The French government of Dominique de Villepin has pinned its hopes of bringing back peace to the streets of Paris on a law dating from 1955.
The law was introduced to deal with trouble arising from the situation in Algeria by allowing local officials to introduce, among other things, curfews.
Given that many of the demonstrators who have thronged the streets of cities and towns across France in the past two weeks are the children and grandchildren of Algerian immigrants, there is a certain historical echo in that.
Most French people support the job the police are doing
But will the introduction of curfews work?
The experience of Raincy, a pleasant outer suburb of Paris, indicates that it just might. On Monday the mayor announced he was considering a curfew. Maybe people thought he meant it was already introduced.
By 2200, at all events, there was no sign of the gangs of young, restless people looking for targets for their anger who had roamed around on previous nights. A few cars drove up and down the main street. That was all.
No winding down
Other Paris suburbs where there has been violence recently were quiet too. Not completely - but then this is a country where even in normal times several dozen cars are set alight each week. The real violence happened elsewhere, and Paris breathed a sigh of relief.
The government did too. If the trouble has now started to burn itself out, then the government will certainly maintain that its firmness and its willingness to introduce strong measures like curfews have been responsible.
It is clear that the anger which has made these young, rootless, often uncontrollable kids into violent demonstrators is still there, as strong as ever
Yet when I went to the courthouse at Bobigny, not far from Raincy, I found a rather different picture.
The courts have been handing out tough sentences to convicted rioters - up to 10 months' jail for prisoners who are often just teenagers.

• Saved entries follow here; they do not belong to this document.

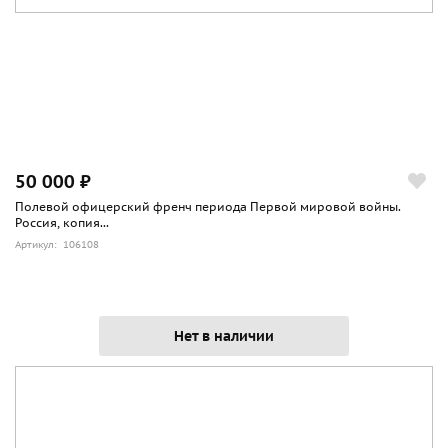
50 000 ₽
Полевой офицерский френч периода Первой мировой войны.
Россия, копия...
Артикул: 106108
Нет в наличии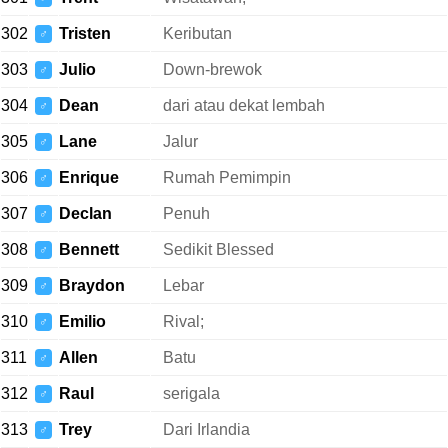
302
Tristen
Keributan
♂
303
Julio
Down-brewok
♂
304
Dean
dari atau dekat lembah
♂
305
Lane
Jalur
♂
306
Enrique
Rumah Pemimpin
♂
307
Declan
Penuh
♂
308
Bennett
Sedikit Blessed
♂
309
Braydon
Lebar
♂
310
Emilio
Rival;
♂
311
Allen
Batu
♂
312
Raul
serigala
♂
313
Trey
Dari Irlandia
♂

Yet their friends were proud of what they had done, and strongly assured me that there was no question of winding down.
When I asked one 20-year-old, Khaled, what would happen if curfews were introduced, he laughed and said: "That's it - everyone will be out on the street with weapons."

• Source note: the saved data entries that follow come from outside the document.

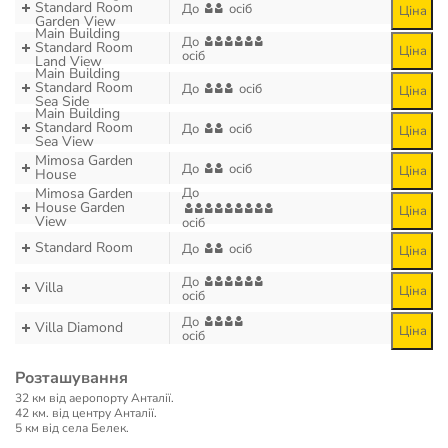
Standard Room
До
осіб
Ціна
Garden View
Main Building
До
Standard Room
Ціна
осіб
Land View
Main Building
Standard Room
До
осіб
Ціна
Sea Side
Main Building
Standard Room
До
осіб
Ціна
Sea View
Mimosa Garden
До
осіб
Ціна
House
Mimosa Garden
До
House Garden
Ціна
View
осіб
Standard Room
До
осіб
Ціна
До
Villa
Ціна
осіб
До
Villa Diamond
Ціна
осіб
Розташування
32 км від аеропорту Анталії.
42 км. від центру Анталії.
5 км від села Белек.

No doubt that was just bravado. But it is clear that the anger which has made these young, rootless, often uncontrollable kids into violent demonstrators is still there, as strong as ever.
Stronger, perhaps. A woman of 24, heavily pregnant, came to the courtroom to find journalists who would be interested in watching a video she had made of the police coming to her flat to arrest her husband.
In fact he had been on night-shift, and not out in the streets at all - but the video showed how aggressive the police were, and there are dozens of accounts going the rounds of the police shouting at the demonstrators that they are "sales arabes", dirty Arabs.
Many of the rioters are proud of what they have done
The mother of one prisoner told me that the policeman who arrested her son had shouted that the boy ought to be sent home. "What home does he have but France?" she asked, tearfully.
Still, a large majority of French people support the police in the job they do, and the Interior Minister, Nicolas Sarkozy, has himself described the demonstrators as "rabble".
The crazy, uncontrollable violence of the past fortnight has persuaded a large number of people here that the only way to deal with rioters is to be tough with them. The introduction of selective curfews may work, but they won't do anything about the anger and the sense of alienation which have produced these ugly scenes.